Em 2014, ele realizou seu grande sonho: abriu um Fã Clube para o Elvis Presley, o “Elvis Forever Fã Clube,” em sua própria casa. Lá, realiza shows para cerca de cinquenta pessoas todas as sextas-feiras.
O fã clube é, para ele, um espaço de interação necessário nesta atualidade na qual todas as relações são permeadas pela internet e pelas mídias sociais. Segundo Dalízio, o local proporciona o contato, a interação, o “olho no olho” entre os fãs, algo raro hoje em dia.
Durante seu show, ele criou algo que é uma sensação entre os frequentadores do local: o Stand-Up do Elvis, durante o qual ele conta suas histórias de carreira, assim como as histórias da carreira de seu ídolo, de maneira bem humorada entre as músicas, causando grande riso entre seu público. Sua inspiração vem de si mesmo, que diz considerar-se “ridículo.” A história citada no começo do texto é um exemplo do que é contado em seu show humorístico.

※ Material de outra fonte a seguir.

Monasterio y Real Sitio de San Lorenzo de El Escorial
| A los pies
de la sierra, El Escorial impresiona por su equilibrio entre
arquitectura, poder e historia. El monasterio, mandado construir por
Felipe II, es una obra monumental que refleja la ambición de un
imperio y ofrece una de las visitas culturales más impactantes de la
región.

Mas nem tudo são risos: por ter sofrido com o governo de Fernando Collor de Mello (1990-1992), ele tece severas críticas à política nacional em cima de seu palco, causando grande incômodo por parte de sua mãe. Ao conversar com ela, percebe-se grande preocupação à exposição do filho desta maneira e teme que ele seja alvo de represálias. Porém, ele, que afirma que seria político caso não fosse artista, deseja mudar o mundo e tem suas ideias para a melhoria da política, desde o âmbito local até projeção nacional; enquanto não consegue pô-las em prática, ele critica duramente o governo e nossos representantes.

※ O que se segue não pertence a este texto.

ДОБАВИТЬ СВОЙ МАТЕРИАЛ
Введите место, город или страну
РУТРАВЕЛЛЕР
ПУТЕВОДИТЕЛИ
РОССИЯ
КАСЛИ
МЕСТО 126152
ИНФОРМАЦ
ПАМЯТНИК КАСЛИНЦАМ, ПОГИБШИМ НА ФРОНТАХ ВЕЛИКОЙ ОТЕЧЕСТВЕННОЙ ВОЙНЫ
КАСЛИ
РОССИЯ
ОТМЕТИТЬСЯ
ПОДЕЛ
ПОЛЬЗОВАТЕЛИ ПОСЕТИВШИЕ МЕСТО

Seu fã-clube é um ambiente familiar, voltado para os apreciadores da boa música; seu repertório é composto por faixas conhecidas, mas também pelas menos populares, do Elvis. O que mais o agrada é que “ninguém olha torto pra ninguém” e todos estão lá para aproveitar uma boa noite.

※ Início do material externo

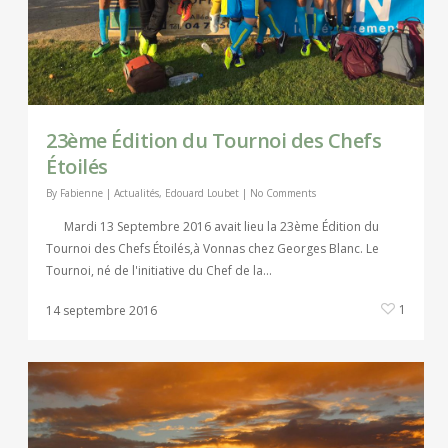
23ème Édition du Tournoi des Chefs
Étoilés
By
Fabienne
|
Actualités
,
Edouard Loubet
|
No Comments
Mardi 13 Septembre 2016 avait lieu la 23ème Édition du
Tournoi des Chefs Étoilés,à Vonnas chez Georges Blanc. Le
Tournoi, né de l'initiative du Chef de la...
1
14 septembre 2016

Há quase dois anos, Dalízio mantém seu espaço com a ajuda da esposa e dos amigos, que trabalham na cozinha e como garçons, todos muito animados. Além deles, há os frequentadores assíduos e pessoas que vão apenas para conhecer o espaço, todos interagindo em clima de amizade.
Atualmente, seu trabalho é reconhecido pela grande importância cultural para a cidade de Sorocaba e para a preservação da imagem e da memória de Elvis Presley, sendo reconhecido até mesmo por comunidades internacionais ligadas ao Rei do Rock.